The House strengthens its commitment to Hong Kong with a replica of its 24-25 cruise collection

Why Bruno Pavlovsky of Chanel remains calm amid China's slowdown The House strengthens its commitment to Hong Kong with a replica of its 24-25 cruise collection

On Wednesday, Chanel headed to Hong Kong to (re)present its 24-25 cruise collection, first revealed in Marseille last May. The aim was not merely to organize a pleasant trip, but to further develop its sales and activities in China despite the ongoing luxury crisis, while demonstrating its strong belief in the country's role as a driver of future growth. While this was officially a “simple replica” of the collection with no new additions, Bruno Pavlovsky, Chanel’s president of fashion, sees it differently: “It is a way to associate Chanel at the highest level with what is happening in Hong Kong,” he told Vogue Business. While China currently places luxury in a delicate sales position, it nonetheless shares a rich and successful past with Chanel, starting in 1979 when the French House first established itself in Hong Kong.
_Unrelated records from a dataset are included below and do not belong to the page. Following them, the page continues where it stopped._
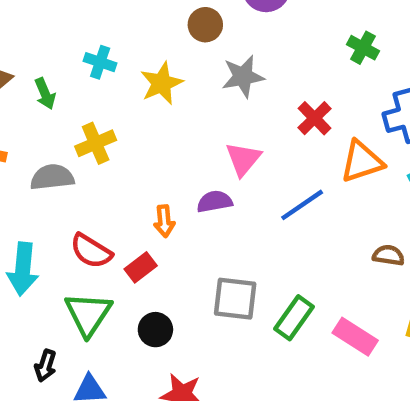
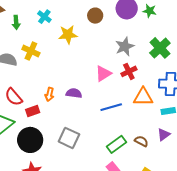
green cross: (363, 48) -> (160, 48), size x1.5
gray star: (243, 76) -> (125, 46), moved, turned -30
yellow cross: (96, 143) -> (31, 51), turned 30
pink triangle: (243, 159) -> (103, 73), moved
green rectangle: (294, 318) -> (116, 144), moved
black circle: (155, 330) -> (30, 140), size x1.6

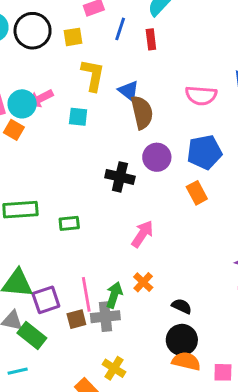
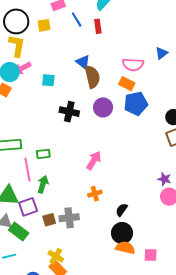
blue line: (120, 29) -> (77, 19), turned -49
yellow L-shape: (93, 75) -> (17, 46), moved
black cross: (120, 177) -> (69, 112), moved
orange rectangle: (197, 193) -> (127, 84), moved, turned -35
orange cross: (143, 282) -> (95, 194), turned 32
pink line: (86, 294) -> (27, 169), moved
green arrow: (114, 295) -> (43, 184), moved
black semicircle: (182, 306) -> (122, 210), turned -80
yellow cross: (114, 368) -> (56, 256), moved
In 2006, Karl Lagerfeld unveiled his spring couture collection for Chanel at the Shaw Studios, Hong Kong’s largest film production studio. Nearly two decades later, the approach to fashion shows has evolved significantly. For this show’s replica, Chanel invited five Hong Kong students to attend the cruise show in Marseille, later asking them to create artworks inspired by this journey, which are now exhibited at the HKDI (Hong Kong Design Institute), symbolizing the connection between Marseille and Hong Kong, two port cities. “The focus isn’t just on the exhibition, but on the entire experience surrounding it, as well as when the collection arrives in stores,” Pavlovsky explained. The collection is now available in stores alongside the exhibition, meeting the expectations of modern clients eager to understand the link between initial inspiration, creative process, and final product. For the occasion, Chanel also produced a short film titled Modern Flirt in collaboration with French director Audrey Diwan, offering a view on modern love in Hong Kong featuring the city's native actress Angela Yuen. Notable guests at the show’s replica included brand ambassadors Penélope Cruz and K-pop star G-Dragon, alongside Hong Kong actors Chow Yun-Fat and Carina Lau. Many affluent Asian clients, dressed head-to-toe in Chanel, also occupied the front row.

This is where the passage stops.